Esaminando il corpus di dati riguardanti l’effetto dei probiotici su sette diversi problemi di salute, i NIH riportano quanto segue:
Dermatite atopica
Nel complesso, le prove suggeriscono che l’uso di probiotici potrebbe ridurre il rischio di sviluppare dermatite atopica, ma potrebbe anche fornire solo un sollievo limitato.

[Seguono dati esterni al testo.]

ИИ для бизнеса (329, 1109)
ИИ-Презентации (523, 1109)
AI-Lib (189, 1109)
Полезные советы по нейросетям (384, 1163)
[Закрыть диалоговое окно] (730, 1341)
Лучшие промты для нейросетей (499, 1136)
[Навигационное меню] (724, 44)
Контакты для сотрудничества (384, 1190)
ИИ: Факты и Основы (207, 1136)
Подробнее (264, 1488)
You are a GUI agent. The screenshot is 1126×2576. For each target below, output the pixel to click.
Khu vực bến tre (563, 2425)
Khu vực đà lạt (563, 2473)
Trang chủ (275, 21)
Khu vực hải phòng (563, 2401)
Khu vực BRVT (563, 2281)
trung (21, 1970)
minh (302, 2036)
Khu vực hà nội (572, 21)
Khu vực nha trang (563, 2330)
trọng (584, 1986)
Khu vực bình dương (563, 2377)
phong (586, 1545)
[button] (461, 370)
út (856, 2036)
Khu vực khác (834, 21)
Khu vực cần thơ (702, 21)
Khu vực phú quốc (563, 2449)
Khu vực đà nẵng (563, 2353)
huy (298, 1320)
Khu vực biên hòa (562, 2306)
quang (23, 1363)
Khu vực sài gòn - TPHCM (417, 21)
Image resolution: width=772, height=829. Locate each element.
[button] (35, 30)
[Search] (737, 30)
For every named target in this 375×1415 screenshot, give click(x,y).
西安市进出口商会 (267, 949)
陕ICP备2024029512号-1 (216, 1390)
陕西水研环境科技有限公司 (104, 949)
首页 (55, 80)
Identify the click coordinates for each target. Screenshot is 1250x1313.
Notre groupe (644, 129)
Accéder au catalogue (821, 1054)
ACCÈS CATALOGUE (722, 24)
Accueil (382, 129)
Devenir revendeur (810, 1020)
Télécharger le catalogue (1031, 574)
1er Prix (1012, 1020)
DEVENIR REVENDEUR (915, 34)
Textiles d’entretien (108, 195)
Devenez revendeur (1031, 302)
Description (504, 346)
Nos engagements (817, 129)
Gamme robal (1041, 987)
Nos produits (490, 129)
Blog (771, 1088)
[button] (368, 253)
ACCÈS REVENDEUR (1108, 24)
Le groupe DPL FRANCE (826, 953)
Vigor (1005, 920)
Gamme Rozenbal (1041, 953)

Gli effetti dipendono anche dal ceppo utilizzato, dal momento della somministrazione e dall’età del paziente.
Diarrea acuta pediatrica
Mentre un’ampia revisione ha rilevato che i probiotici mono e multi-ceppo hanno ridotto significativamente la durata dei sintomi, un’altra ha scoperto che non erano migliori di un placebo.
Diarrea associata ad antibiotici
Nel complesso, le prove disponibili suggeriscono che iniziare il trattamento probiotico con ceppi LGG (Lactobacillus) o Saccharomyces boulardii entro 2 giorni dalla prima dose di antibiotico aiuta a ridurre il rischio di diarrea nei pazienti tra i 18 e i 64 anni, ma non negli anziani.
Malattia infiammatoria intestinale
Nelle numerose revisioni che hanno esaminato gli effetti dei probiotici, i ricercatori sono giunti a conclusioni di questo tipo: alcuni probiotici potrebbero avere effetti modesti benefici sulla colite ulcerosa ma non sul morbo di Crohn.
Sindrome dell’intestino irritabile
Nel complesso, le prove disponibili mostrano che i probiotici potrebbero ridurre alcuni sintomi, ma sottolineano che sono necessari ulteriori studi clinici per confermare le specifiche di ceppo, dose e durata del trattamento.
Colesterolo alto
I ricercatori hanno studiato l’uso dei probiotici per migliorare i profili lipidici. E mentre, nel complesso, la ricerca suggerisce che l’uso di più ceppi probiotici potrebbe ridurre i livelli di colesterolo totale e LDL (cattivo), sono necessarie ulteriori ricerche.
Obesità
Ancora: sono necessarie ulteriori ricerche.